Anglers, boaters, hikers, swimmers and downstream water users can’t understand either group. We can pick up the litter and tsk,tsk the thoughtless who did it, but once the dirt, bacteria, fertilizers, manure, acid, and heavy metals have killed the bugs and fish, we CAN NOT clean it up on our own. We have to wait until the EPA declares it a superfund site, and then with tax payer money and fines we, the people, clean it up. Clear Creek, Overland Park, Rocky Mountain Arsenal are examples of EPA cleanups we enjoy in Colorado.
As we all know, it is illegal to litter and when caught you’ll be fined. But thanks to a couple narrow court cases and some confusing administrative guidance in 2003, it’s really easy to get away with polluting upstream water and destroying wetlands.
The Army Corps of Engineers and the Environmental Protection Agency are close to promulgating a simple rule that defines what “The Waters of the United States” are for purposes of Clean Water Act of 1972. The purpose of that act was to restore and maintain the chemical, physical, and biological integrity of the nation’s waters … and maintaining the integrity of wetlands. Sounds just like the Trout Unlimited mission.
When the 2003 Bush administrative guidance gutted enforcement of the 1972 Clean Water Act, polluters could foul millions of wetlands, lakes and ponds that are within a state and streams that aren’t obviously connected by surface water to other navigable streams, rivers or coastal waters. The “guidance” barred Clean Water Act enforcement for 117 million people in the US who get their drinking water in part from intermittent, ephemeral or headwater streams. Between 2006 and 2010 EPA reported at least 1,500 major pollution investigations were shelved because of the uncertainty created by the guidance. Hazardous waste may not be dumped directly into your drinking-water supply. But a polluter may be within the law if he dumps it into a stream that feeds that supply if the stream is not obviously connected. The 2003 guidance has made it impossible for the Corps of Engineers and EPA to do their job in making and keeping our streams fishable and swimmable and our water drinkable.

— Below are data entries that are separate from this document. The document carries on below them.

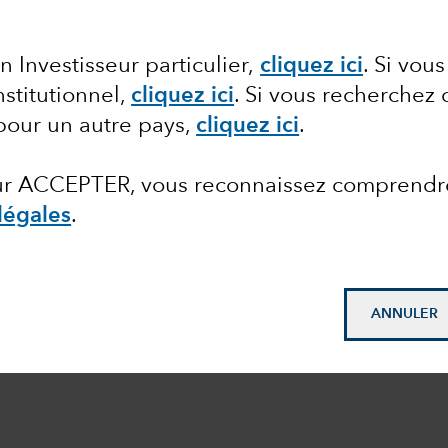
n Investisseur particulier,
cliquez ici
.
Si vous
nstitutionnel,
cliquez ici
.
Si vous recherchez 
pour un autre pays,
cliquez ici
.
sur ACCEPTER, vous reconnaissez comprendr
légales
.
ANNULER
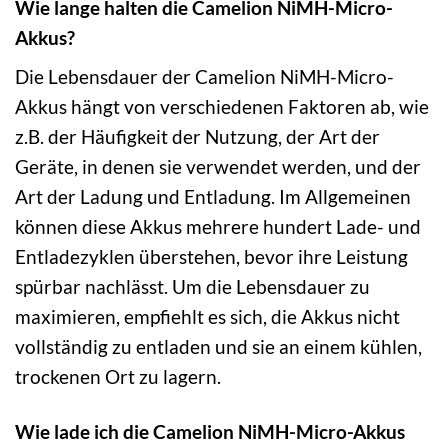
Wie lange halten die Camelion NiMH-Micro-
Akkus?
Die Lebensdauer der Camelion NiMH-Micro-
Akkus hängt von verschiedenen Faktoren ab, wie
z.B. der Häufigkeit der Nutzung, der Art der
Geräte, in denen sie verwendet werden, und der
Art der Ladung und Entladung. Im Allgemeinen
können diese Akkus mehrere hundert Lade- und
Entladezyklen überstehen, bevor ihre Leistung
spürbar nachlässt. Um die Lebensdauer zu
maximieren, empfiehlt es sich, die Akkus nicht
vollständig zu entladen und sie an einem kühlen,
trockenen Ort zu lagern.
Wie lade ich die Camelion NiMH-Micro-Akkus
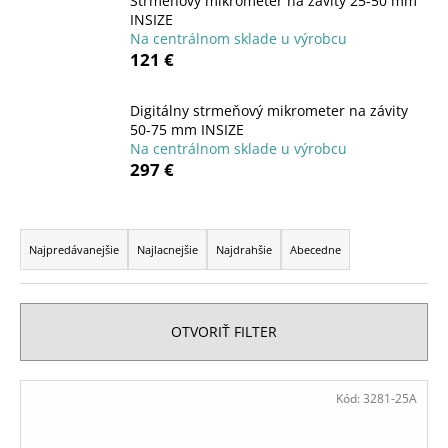
Strmeňový mikrometer na závity 25-50 mm
á
INSIZE
Na centrálnom sklade u výrobcu
j
121 €
s
ť
Digitálny strmeňový mikrometer na závity
?
50-75 mm INSIZE
Na centrálnom sklade u výrobcu
297 €
R
HĽADAŤ
a
Najpredávanejšie
Najlacnejšie
Najdrahšie
Abecedne
d
e
O
n
OTVORIŤ FILTER
d
i
p
e
o
V
Kód:
3281-25A
p
r
ý
ú
r
p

The Farm Bureau has gotten itself into a position more in tune with the destruction of the EPA than in the interest of farmers. Unlike most farmers, it believes that keeping the EPA out of the water is more important that assuring the water the livestock drink won’t kill them. This is not surprising since it is in fact the voice of grain and meat processors and opposes the Clean Air Act, Voting Rights Act, Department of Education, and the US Fish and Wildlife Service. Their lobbying effort and social media campaign against the “Definition of Waters” rule focus on building fear that the EPA rule will force farmers to get permits to build fences, use pesticides, and dig ditches. Here is the EPA’s campaign.
Decide for yourself who is “overreaching.” Here are the two pages of the rule.
Support the Corps of Engineers and the Environmental Protection Agency rule “Definition of ‘The Waters of the United States’ Under the Clean Water Act” so that once again it is clear which specific waters of the US are protected from pollution.
- It protects all tributary streams and waters adjacent to such streams or other covered waters (adjacent meaning along the bank of, or in the floodplain area of, covered waters), because the science confirms they have a significant effect on the biological, chemical, or physical condition of downstream water bodies that are navigable or that are interstate.
- It does not fully protect “other waters” – ones more distant from covered waters. It would allow them to be protected if they are shown to collectively play a significant function with respect to downstream waters in the watershed.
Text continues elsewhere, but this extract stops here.